Al di là del fatto che non vi

era l’assoluta necessità di reperire materiale da cantieri estranei, se non per

motivi sostanzialmente economici od opportunistici (che trovano riscontro nelle

dichiarazioni della ditta esecutrice del deposito; cfr. scritto 6 dicembre 2006

della ditta __________) egli non poteva in ogni caso sostituirsi secondo il suo

libero apprezzamento alla Sezione forestale e arrogarsi la competenza di

autorizzare simile operazione, a maggior ragione se si considera che in

precedenza era stato espressamente diffidato dal realizzare depositi abusivi,

ovvero senza autorizzazione.

In definitiva, le

argomentazioni addotte dal ricorrente non sono liberatorie.

6.

Quo alla commisurazione

della multa, non può tuttavia essere disatteso che in concreto il danno risulta

essere contenuto, nella misura in cui il deposito era volto a completare, con

un quantitativo ridotto, un deposito già esistente di 1'200 – 1'500 mc di materiale

avente le medesime caratteristiche, destinato all’esecuzione di un piazzale di

deposito/lavorazione di legname secondo progetto (e quindi giocoforza

autorizzato), circostanze non contestate dall’autorità di prime cure, la quale

non si è neppure confrontata con la questione dell’entità del danno. Alla luce delle

circostanze testé citate, non risulta pertanto un danno accresciuto e di

importanza tale da giustificare una multa così elevata, ancorché l’infrazione

sia stata consumata in dispregio delle indicazioni ricevute.

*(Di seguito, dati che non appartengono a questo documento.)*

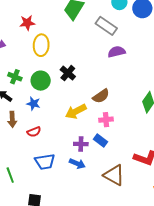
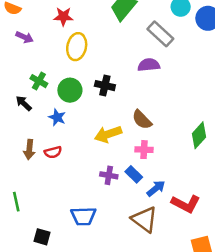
purple semicircle: (117, 52) -> (149, 65), moved
black cross: (68, 73) -> (105, 86), turned -35
brown semicircle: (101, 96) -> (142, 120), turned 72
brown arrow: (12, 119) -> (29, 149), moved
blue trapezoid: (45, 162) -> (83, 216), moved
blue arrow: (77, 164) -> (156, 188), moved, turned -70

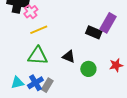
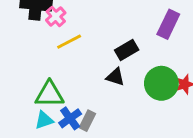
black rectangle: (94, 32) -> (127, 50), moved, turned -49
green triangle: (38, 56) -> (49, 94), moved
green circle: (88, 69) -> (161, 83), moved, size x1.5

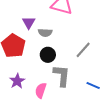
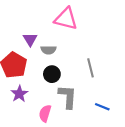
gray line: (83, 50) -> (91, 68), turned -54
purple star: (17, 81) -> (19, 94), moved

Tutto ben ponderato, questo

giudice ritiene che una multa di fr. 800.- sia confacentemente proporzionata

all’effettiva gravità dell'infrazione commessa, rettamente commisurata al grado

di colpa e contenuta nei limiti concessi dalla legge.

Di conseguenza, il ricorso

deve essere parzialmente accolto e la multa ridotta nella misura che precede,

lasciando invariati gli oneri processuali di primo grado.

L’esito del gravame induce a

prelevare una tassa di giustizia ridotta in questa sede (art. 15 LPContr).

Dispositivo

per questi motivi, visti gli art. 16 cpv. 1, 43 LFo, 14

cpv. 1, 38 LCFo, 1 segg. LPContr;

dichiara e

pronuncia: 1. Il ricorso è parzialmente

accolto e la decisione impugnata è riformata nel senso che a RI 1 è

inflitta una multa di fr. 800.-, oltre a tassa e spese di giustizia di

complessivi fr. 100.-.

2. La tassa di giustizia di

fr. 50.- e le spese di fr. 50.- per l’odierno giudizio sono a carico del

ricorrente.

3. Intimazione a:

Il presidente: La

segretaria:

Avvertenza: contro

il presente giudizio può essere interposto ricorso sussidiario in materia

costituzionale al Tribunale federale di Losanna (art. 113 e segg. LTF) entro 30

giorni dalla notificazione (art. 100 cpv. 1 LTF).